If $G$ is a graph, then the graph energy of $G$ denoted by $E(G)$ is defined as the sum of absolute values of eigenvalues of the adjacency matrix of $G$. It is known that $E(G)\geq E(G-v)$, where $ v$ is a vertex in $G$. But it is not known that how the energy of a graph and its subgraphs are related if the number of vertices are same in both the graphs.
I am trying to formulate increasing or decreasing pattern of energy of a graph and its subsequent subgraphs on the same set of vertices. For instance, I am taking a complete graph $G=K_4$ with four vertices. Then I have the following observations.
(1) $E(G)=6$
(2) $E(G_1)=5.1231056256=1+\sqrt{17}$, where $G_1$ is a subgraph obtained by deleting one edge from $G$.
Similarly,
(3) $E(G_2)=4=2\sqrt{4}$ (obtained by deleting two edges from $G$)
(4) $E(G_3)=4.472135955=2\sqrt{5}$ (obtained by deleting three edges from $G$)
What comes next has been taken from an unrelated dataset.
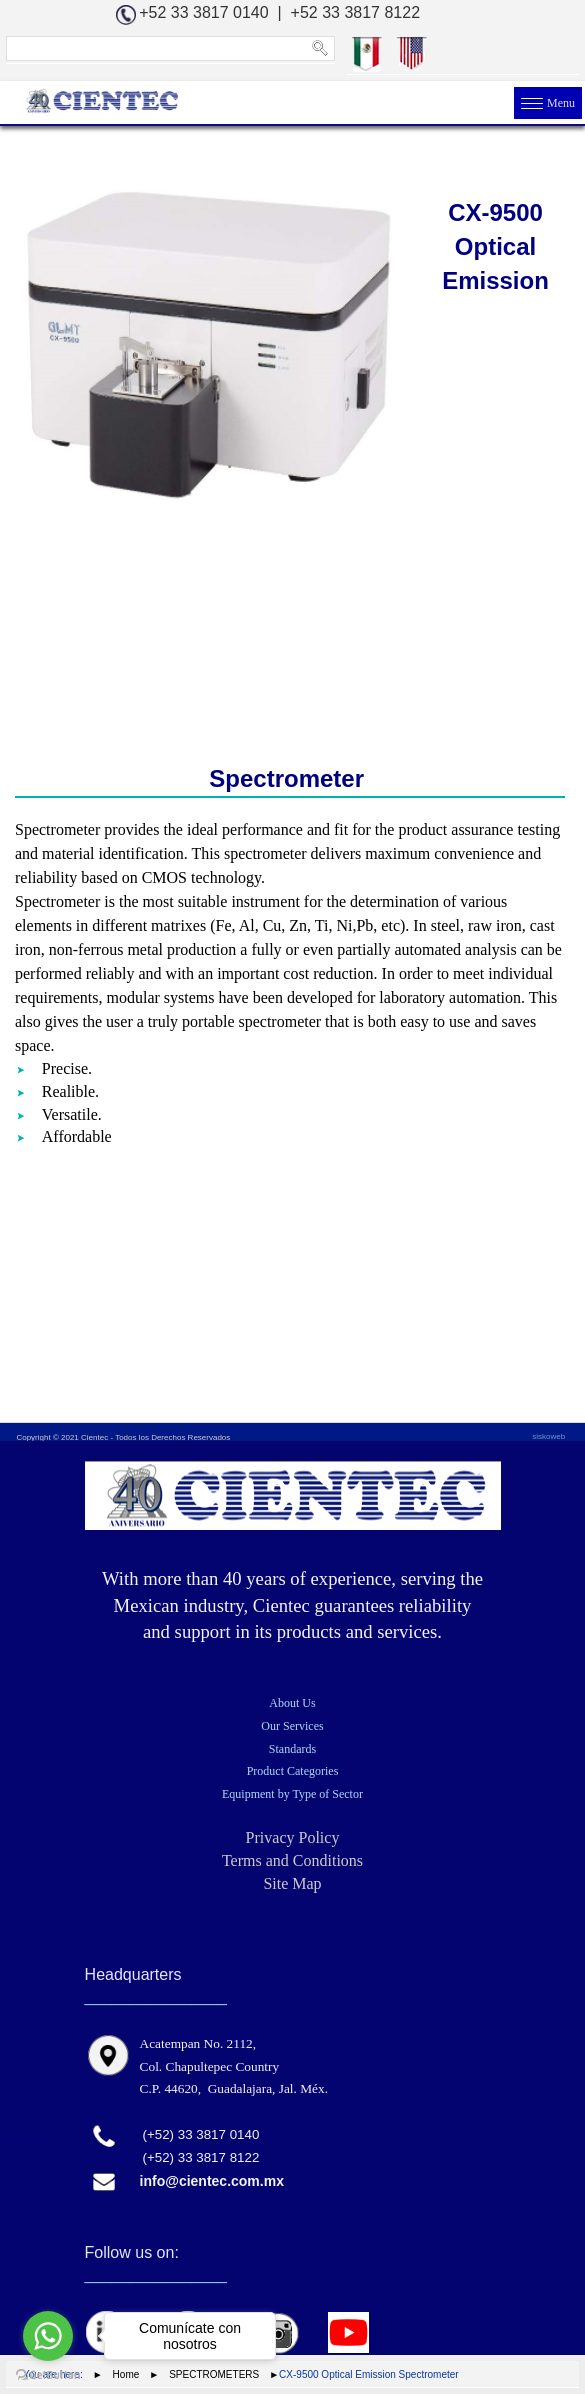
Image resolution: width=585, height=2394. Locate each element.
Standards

(5) $E(G_4)=2\sqrt{2}$ (obtained by deleting four edges from $G$)
(6) $G_5=2=2\sqrt{1}$ (obtained by deleting five edges from $G$).
I would really appreciate if someone could help me arriving at a generalizing formula of the above pattern in particular. That is, what is the general pattern in which the energy is increasing or decreasing in the above example?